Your objective:
Only lines with the string "target" should be returned from the data below.

Data in this exercise:
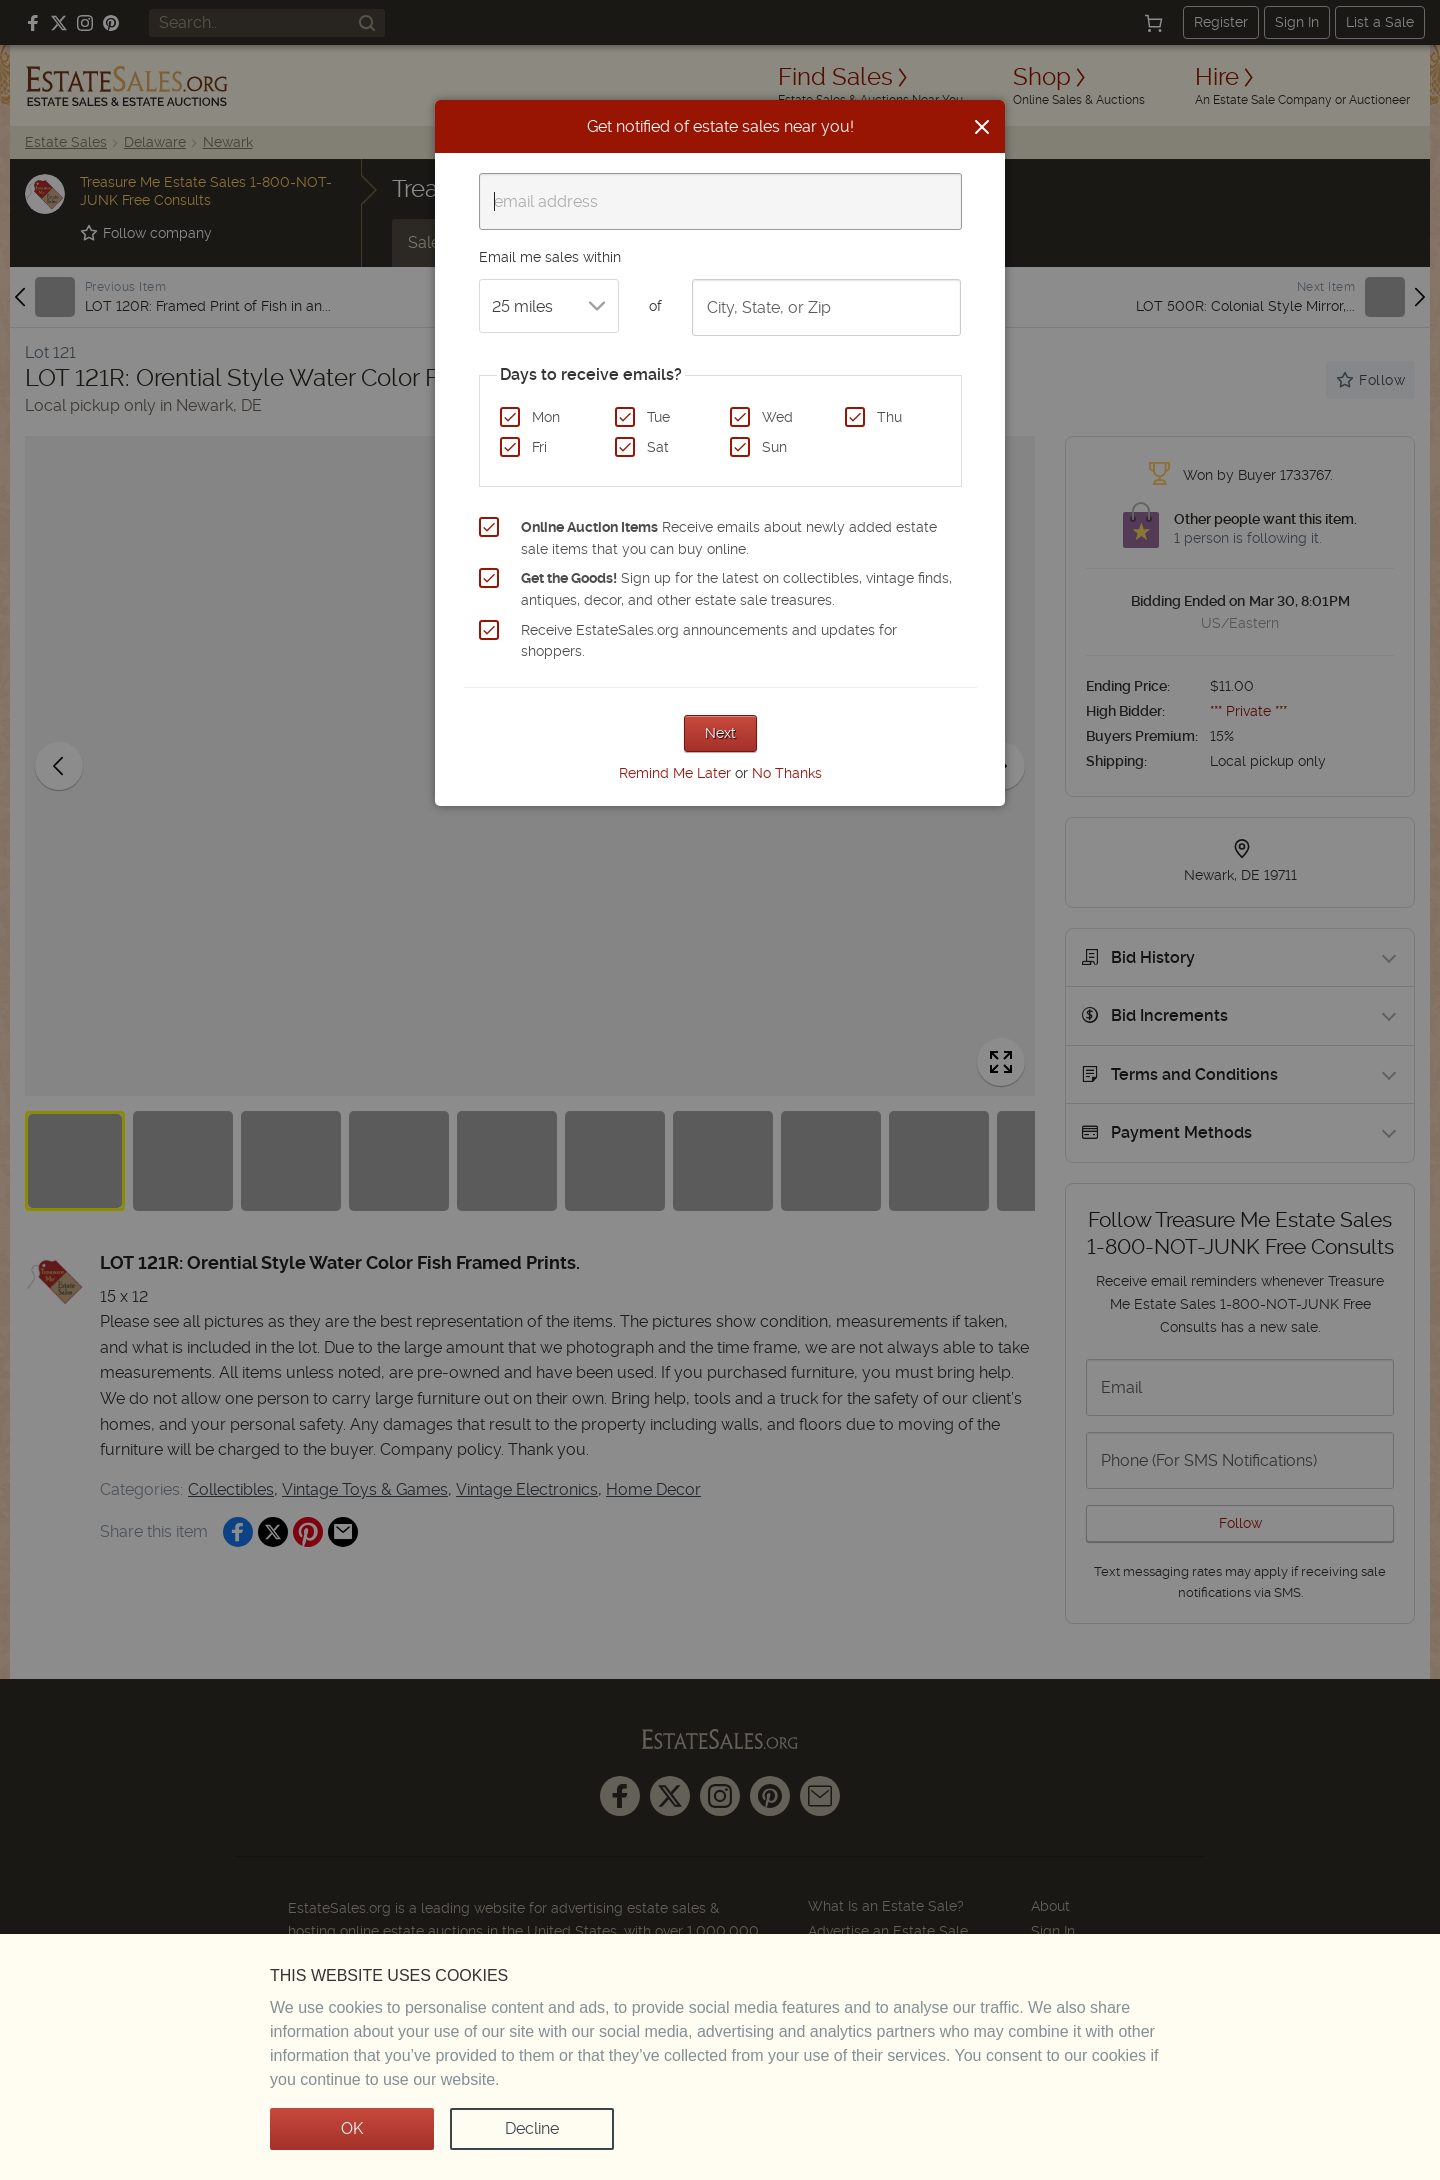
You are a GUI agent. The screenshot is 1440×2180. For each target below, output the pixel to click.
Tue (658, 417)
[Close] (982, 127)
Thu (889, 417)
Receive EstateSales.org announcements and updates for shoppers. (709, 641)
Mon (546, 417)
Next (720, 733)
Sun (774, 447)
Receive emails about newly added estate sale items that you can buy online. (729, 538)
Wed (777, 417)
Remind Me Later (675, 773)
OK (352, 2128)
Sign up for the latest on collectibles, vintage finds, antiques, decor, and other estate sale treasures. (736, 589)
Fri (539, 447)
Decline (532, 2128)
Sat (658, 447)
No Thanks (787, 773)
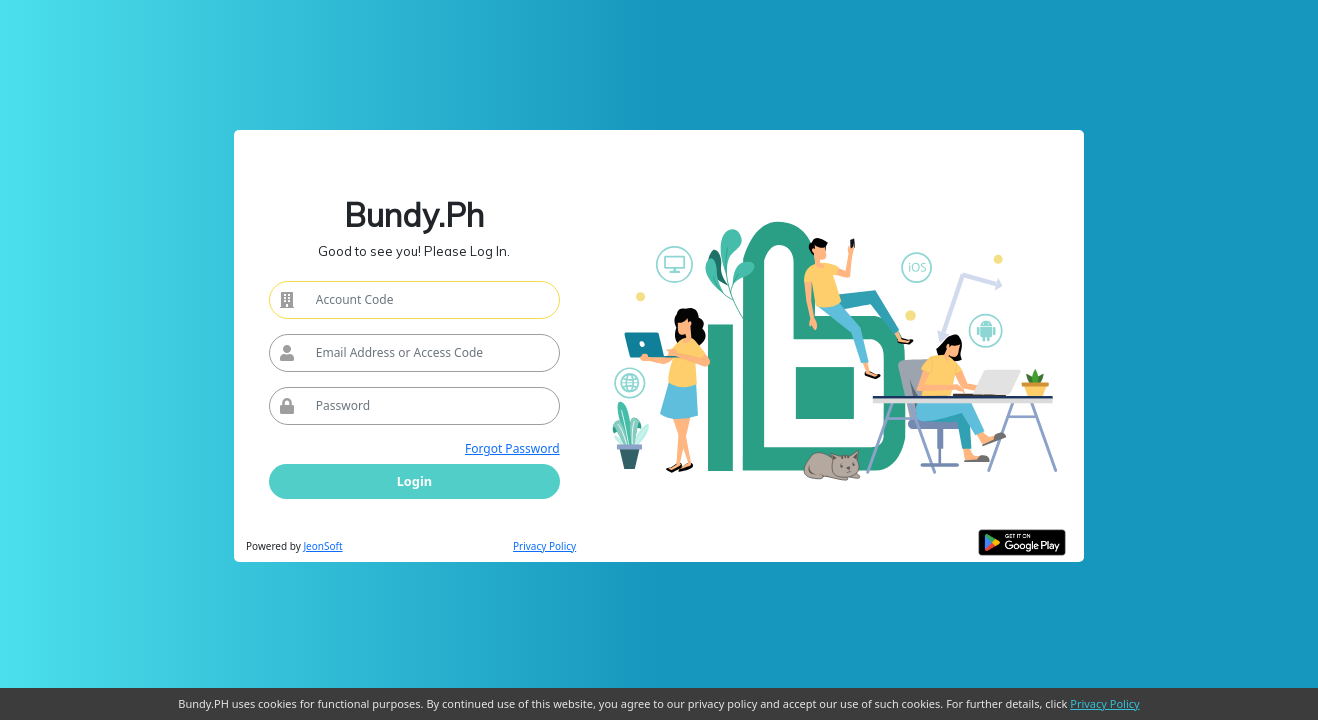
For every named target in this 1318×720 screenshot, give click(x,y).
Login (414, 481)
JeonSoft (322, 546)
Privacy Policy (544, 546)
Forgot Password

Response:
You are a GUI agent. The screenshot is 1440×2180. For each target below, output the pixel to click.
For every named target in this 1318×720 screenshot, give click(x,y).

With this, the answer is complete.